Although we still have a week before we arrive home, this is our last full day on the road before we full circle back to Ottawa tomorrow. Tonight is our last Provincial Park.
We have modified our plans slightly. We had originally planned to spend some time in Sunbury at Science North and the brand new Dynamic Earth Museum and do a tour of the nickel mine. However we have done this before, and given that this is our last day in this area, we are going to take our time and just enjoy the day. The weather has finally given us some heat.
We will be travelling across the imaginary ‘boundary’ between Northern and Southern Ontario leaving behind the Great Lakes but following a fur trade route through Sudbury, ON (north of Georgian Bay of Lake Huron) across to Lake Nippissing and North Bay, down the French/ Mattawa Rivers to Mattawa finally meeting up with the Ottawa River and Driftwood Provincial Park. This is all familiar territory for us.

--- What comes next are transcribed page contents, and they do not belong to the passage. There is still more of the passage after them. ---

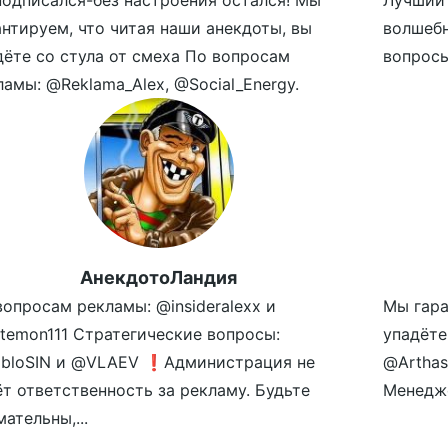
подписался-без настроения остался! Мы
Лучший 
антируем, что читая наши анекдоты, вы
волшеб
дёте со стула от смеха По вопросам
вопросы
ламы: @Reklama_Alex, @Social_Energy.
АнекдотоЛандия
вопросам рекламы: @insideralexx и
Мы гара
temon111 Стратегические вопросы:
упадёте
bloSIN и @VLAEV ❗️Администрация не
@Arthas
ёт ответственность за рекламу. Будьте
Менедже
ательны,...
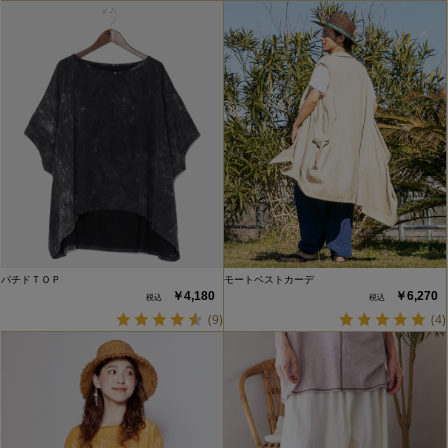
パチドＴＯＰ
モートベストカーデ
￥4,180
￥6,270
(9)
(4)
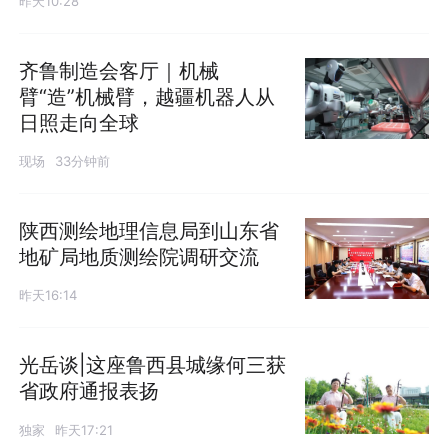
昨天10:28
齐鲁制造会客厅｜机械
臂“造”机械臂，越疆机器人从
日照走向全球
现场
33分钟前
陕西测绘地理信息局到山东省
地矿局地质测绘院调研交流
昨天16:14
光岳谈|这座鲁西县城缘何三获
省政府通报表扬
独家
昨天17:21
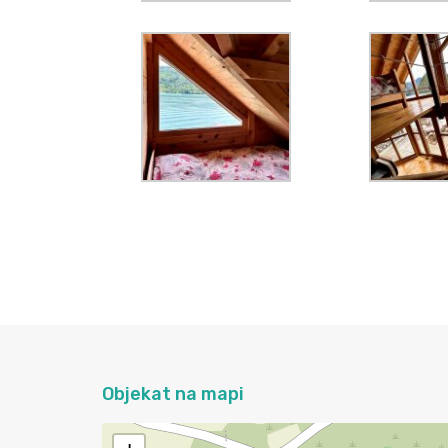
Objekat na mapi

We had reservations for Samuel de Champlain PP near Mattawa but there was a last minute cancelation at Driftwood PP further east along the river and we took it. It gets us closer to Ottawa tomorrow and this park holds many memories for us. We would camp there at least twice a year for many years with my husband’s parents. It marks an almost halfway point between Montreal where we were living and Kirkland Lake where they lived. On the first weekend they would go back home with our 3 daughters for several days with Grandma and Grandpa in their log cabin on Lake Kenogami… canoeing, sailing with grandpa, berry picking and jam making with grandma. The second weekend would be the reverse ‘kid swap’.
It’s another beautiful morning but now warm enough to have a lazy breakfast outside. We have had so few of those. Last night we were able to sleep with the back doors open for only the second time.
On travel days like this I start off thinking that there won’t be much to write about and then we come across all kinds of interesting things, to me anyway. We have no plans for today other than driving to Driftwood because we scrapped the ones we had. What will the day bring?

The roadsides are beautiful with purple fireweed and cobalt blue cornflower. Will try to get some pictures.
Greater Sudbury, ON
The Sudbury region was inhabited by the Ojibwe people of the Algonquin group for thousands of years prior to the founding of Sudbury after the discovery of nickel ore in 1883 during the construction of the transcontinental railway.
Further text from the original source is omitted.